It can be difficult to find and retain quality employees, especially for seasonal positions. It can be even more difficult to keep a consistent level of employment when the majority of employees work around an academic calendar. A recent discussion among program managers provided some good tips and strategies for attracting and hiring employees.
- Use social media. Keep your Facebook page, Twitter account, and blog active and attractive.
- Don’t underestimate local contacts. Hiring quality seasonal staff isn’t something that should be a priority only a few months a year. Instead, throughout the year time should be spent networking with local schools, workforce centers, and job placement agencies. It is very helpful to have a direct contact within agencies and schools who will promote your available positions and who will be able to refer quality applicants directly to you.

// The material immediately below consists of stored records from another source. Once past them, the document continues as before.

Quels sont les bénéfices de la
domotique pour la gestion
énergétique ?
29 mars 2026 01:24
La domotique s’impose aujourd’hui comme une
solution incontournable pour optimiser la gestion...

- Use the training course as the first interview. The longer you spend with an employee candidate, the more you get to see his/her skills, and the easier it is to know if the candidate has the maturity and fit you are looking for.
- Ensure your wages are competitive. You get what you pay for.

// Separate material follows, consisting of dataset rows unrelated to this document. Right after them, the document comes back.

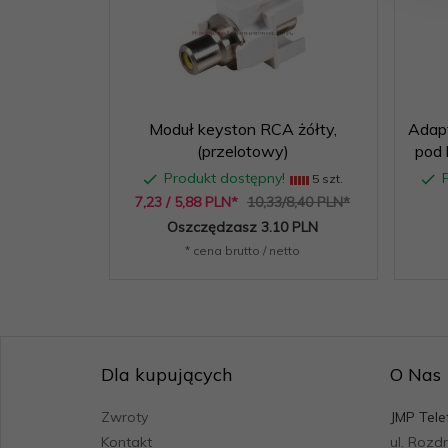
Moduł keyston RCA żółty,
Adap
(przelotowy)
pod 
Produkt dostępny!
5 szt.
7,
23
/ 5,88
PLN*
10,33/8,40 PLN*
Oszczędzasz 3.10 PLN
* cena brutto / netto
Dla kupujących
O Nas
Zwroty
JMP Tele
Kontakt
ul. Rozd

- Provide incentives to continue working through the season. Seasonal work can be extremely challenging at the end of the season. The staff pool tends to thin out and managers are left to fill in for the missing employees. Gift cards and bonuses are popular incentives to encourage employees to stay for the entire season.
- Plant seeds through your workplace culture. Remember to encourage your staff and foster an enjoyable work environment. A positive work atmosphere is contagious and attracts positive employees.
- Think outside the box. Don't be afraid to hire someone outside the norm. A program manager noted that her facility has had great success with employing empty-nesters to teach swim lessons. These somewhat untraditional hires have been very reliable, enthusiastic, and flexible. Additionally, their schedules are not dependent on an academic schedule.
- Document what works and what doesn’t. Seasonal staffing can be extremely hectic and it is easy to forget from one season to the next what worked and what didn't. Keep record of your strengths and weaknesses in hiring so that they can be modified and improved in seasons to come.